Existen diversas maneras de ser parricida, literalmente asesinando al progenitor, negando su influjo social o rechazando su herencia cultural. La práctica parricida se remonta a los griegos cuando Zeus, primer parricida de la antigüedad, comete el acto de eliminar a Kronos, su padre, habituado a devorar a sus hijos para evitar la sucesión generacional. Zeus, luego de asesinar a Kronos inaugura el reino de los Dioses Olímpicos.
En los tiempos modernos J. P. Sartre dejó escrito que “lo mejor que pueden hacer los padres es morir jóvenes”. Exabrupto existencial o mito histórico, el parricidio es practicado individual o colectivamente en nuestros días, y tiene explicación en Freud a partir de que “los hermanos establecen un lazo civilizatorio instaurando el tabú del incesto y el parricidio para garantizar una ley y un orden alrededor del tótem que simboliza la figura y autoridad del padre”.
En otra dimensión, volverse padre suele ser sentirse desplazado por el hijo en una ambivalencia amor-odio que el humano no soporta. Por eso el parricidio es considerado pecado capital, crimen supremo. Edipo, ese otro parricida griego, se saca los ojos y se condena al exilio al saber que el hombre al que ha asesinado era su padre. Fatalidad griega, sin duda, que trasciende simbólicamente hasta nuestros días. Es que la muerte es ruptura, en el concepto sartreano, límite, caída en el vacío. Quita toda significancia a la vida y al hombre su libertad, anula en el ser humano toda posibilidad de realización.
Similar vacío, socialmente frustrante, adviene cuando el parricidio adopta dimensión generacional. Algo semejante ocurre en nuestros días con el hombre que ha olvidado los referentes universales transmitidos de una generación a otra, y que a la muerte parricida quedaron en algún recoveco del sendero existencial del ser humano. Estamos solos en el mundo, sin dioses, dice Abdón Ubidia, acaso en un genuino acto parricida. ¿Equivale a decir estamos solos en el mundo sin valores?
Ocurre en todo cambio de época una mutación generacional que, como toda transfiguración, no descarta ningún nuevo engendro, o equívoca cepa neoideológica que nos deja huérfanos en el mundo, sin referentes.
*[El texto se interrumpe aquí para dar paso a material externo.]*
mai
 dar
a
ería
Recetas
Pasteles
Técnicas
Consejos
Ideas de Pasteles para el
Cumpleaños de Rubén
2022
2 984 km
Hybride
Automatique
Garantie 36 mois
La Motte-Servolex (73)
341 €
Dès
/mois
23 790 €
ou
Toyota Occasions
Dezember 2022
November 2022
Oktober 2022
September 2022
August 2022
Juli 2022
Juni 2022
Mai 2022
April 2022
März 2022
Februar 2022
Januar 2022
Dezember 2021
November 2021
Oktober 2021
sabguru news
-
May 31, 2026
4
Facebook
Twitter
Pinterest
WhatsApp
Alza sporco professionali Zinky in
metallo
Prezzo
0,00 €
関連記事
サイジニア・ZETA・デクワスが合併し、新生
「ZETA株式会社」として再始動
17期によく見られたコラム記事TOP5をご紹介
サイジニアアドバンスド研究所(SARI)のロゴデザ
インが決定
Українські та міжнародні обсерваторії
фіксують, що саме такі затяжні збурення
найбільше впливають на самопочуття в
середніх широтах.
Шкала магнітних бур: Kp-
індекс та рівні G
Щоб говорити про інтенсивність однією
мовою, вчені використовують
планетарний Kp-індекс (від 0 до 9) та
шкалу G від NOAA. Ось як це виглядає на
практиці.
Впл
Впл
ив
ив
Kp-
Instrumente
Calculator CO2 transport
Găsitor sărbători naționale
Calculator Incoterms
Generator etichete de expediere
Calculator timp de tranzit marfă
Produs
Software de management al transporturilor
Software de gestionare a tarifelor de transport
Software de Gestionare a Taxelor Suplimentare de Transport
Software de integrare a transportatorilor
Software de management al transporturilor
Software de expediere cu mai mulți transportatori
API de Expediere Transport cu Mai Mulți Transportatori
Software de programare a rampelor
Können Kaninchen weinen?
Puerto sin faro, bergantín a la deriva, chapuceando en medio de este pantano llamado posmodernidad.
Las culturas ancestrales por instinto de sobrevivencia no cometen parricidio y veneran a sus ancianos como oráculos de sabiduría, experiencia y lucidez. Pero aparentan permanecer ancladas al lastre de la tradición, sin vocación de futuro diría Jorge Enrique Adoum.
¿Qué será mejor, a propósito del día del padre, venerar su omnipresencia con todo y errores, o negar su trascendencia con todo y virtudes?